A key agent provocateur was Dutch Jesuit Joop Beek who trained cadres to be fervent anti-Communists.  Their role in fomenting political, social and personal hate cannot be quarantined from the deaths of maybe 500,000 or more real or imagined Communists.  This is still a deeply sensitive issue across the nation and particularly on the island of  Flores.[3]

Around Maumere on the Northeast coast between 800 and 2,000 Catholics were murdered by their pew neighbours while only two priests offered last rites. [4]

Despite earlier promising to open discussion of the killing times, President Joko Widodo has recanted; it’s unlikely there’ll be moves towards national healing by his government in its second five-year term. [5] [6]

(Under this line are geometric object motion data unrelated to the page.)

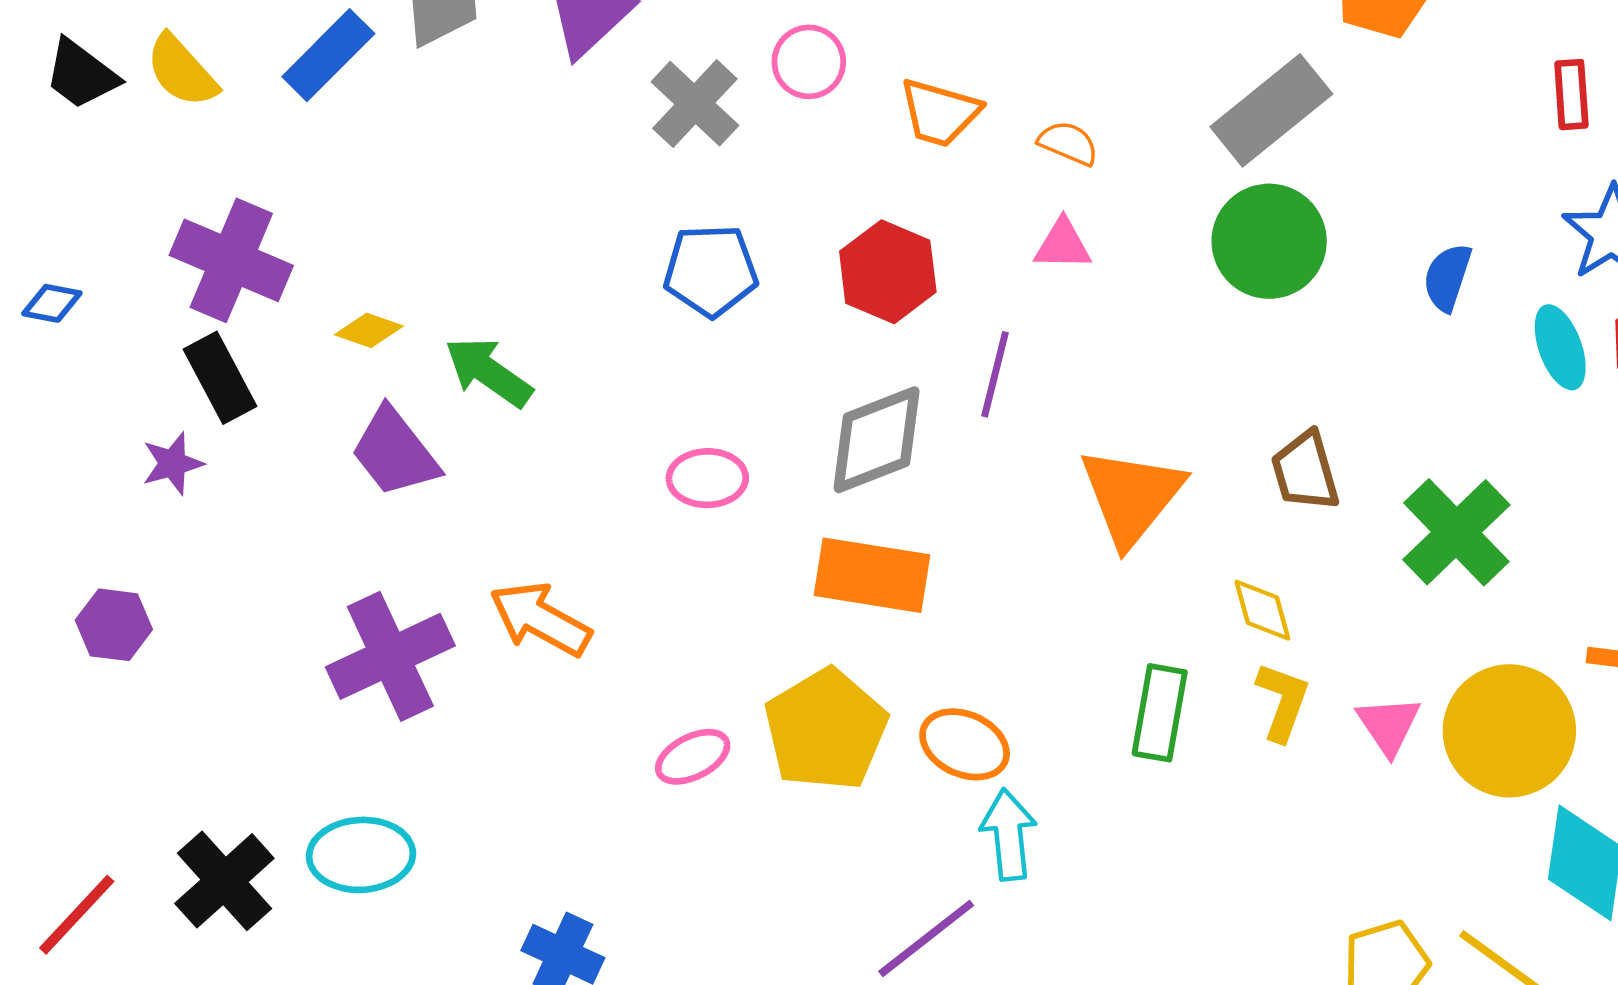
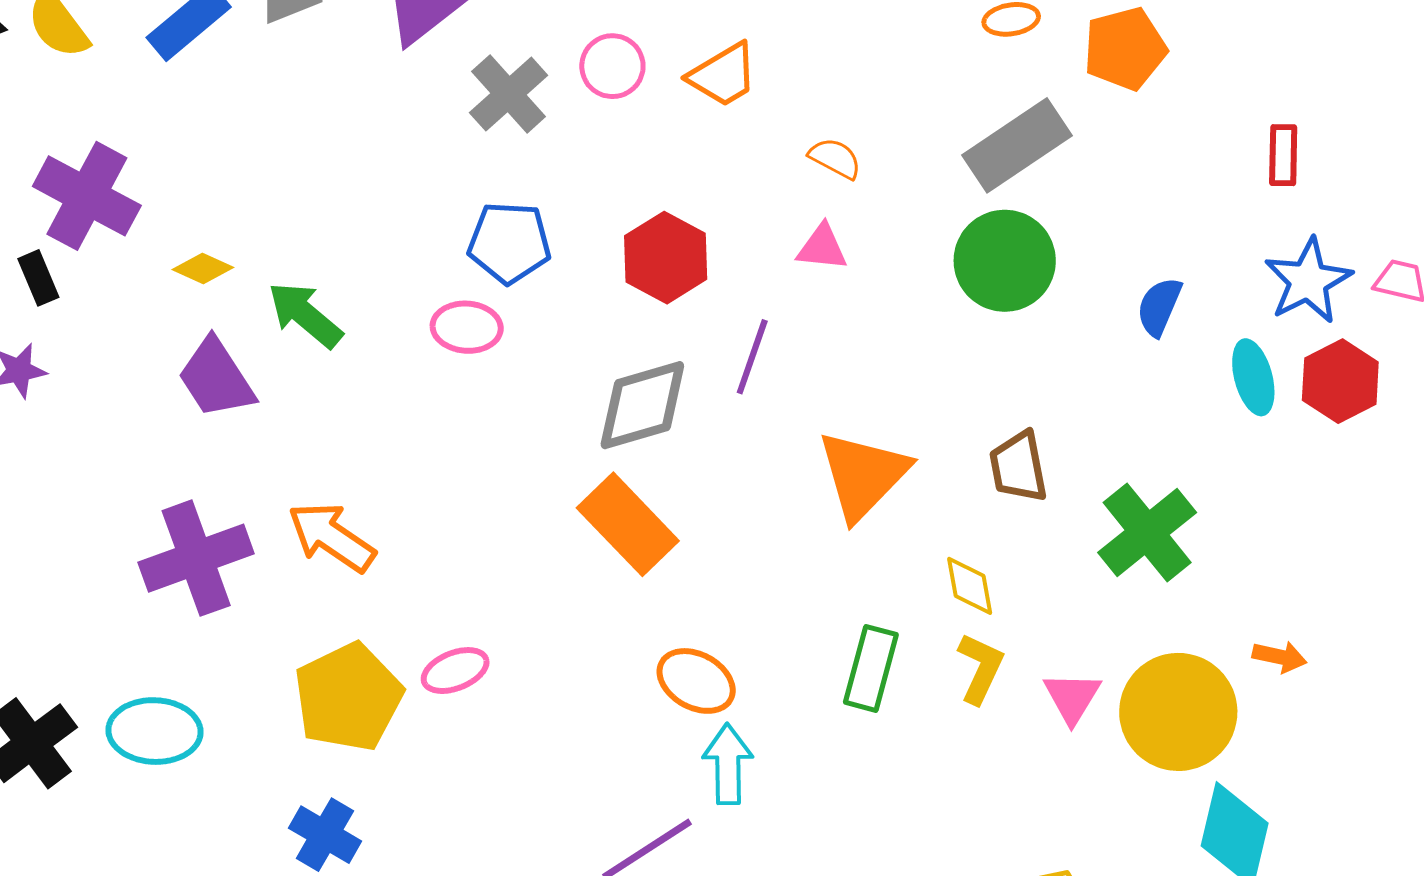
orange trapezoid: (940, 113) -> (723, 75), moved, turned -52
black rectangle: (220, 378) -> (38, 278), moved, size x0.7
pink ellipse: (707, 478) -> (467, 327), moved
orange rectangle: (872, 575) -> (628, 524), turned 32
yellow pentagon: (826, 730) -> (348, 697), moved

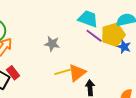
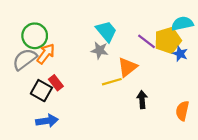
cyan trapezoid: (88, 19) -> (106, 31), moved, turned 30
orange triangle: (77, 73) -> (128, 67), moved

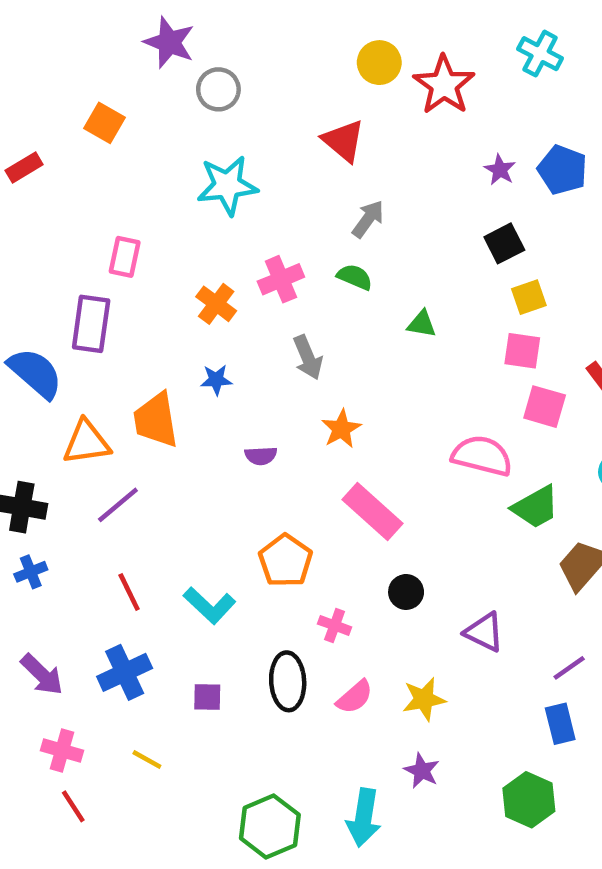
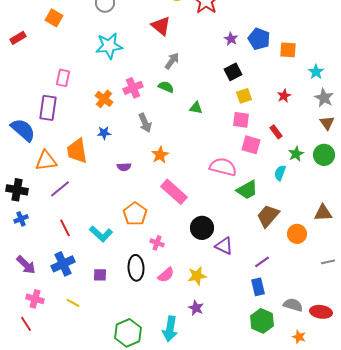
black circle: (406, 592) -> (202, 228), moved, size x1.5
green hexagon: (529, 800) -> (262, 321), moved
red line: (73, 806) -> (26, 324), moved

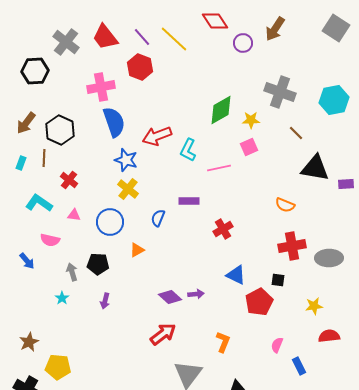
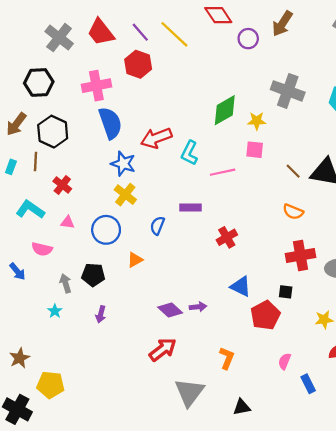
black hexagon: (35, 71) -> (39, 82), moved
brown line: (296, 133) -> (293, 171), moved
pink square: (249, 147) -> (255, 150), turned 30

However a truth and reconciliation commission initiated by the Church, alone or alongside liberals in other faiths, could start the process of restorative justice.

Through field research including personal interviews with priests and laity, this paper will examine why some clergy ‘failed to distinguish between throne and altar’, [7] betrayed their beliefs and shattered their congregations. It also asks how society can prevent similar events recurring.

  • Duncan Graham, M Phil (UWA) is an Australian journalist living in Indonesia. He has a Walkley Award, two Human Rights Commission Awards and several other prizes for his work. For much of this century he’s been writing for the English-language media in Indonesia. More details: https://www.indonesianow.blogspot.com
 
Note on style:  Single quotes indicate a written public reference; double quotes are from personal interviews.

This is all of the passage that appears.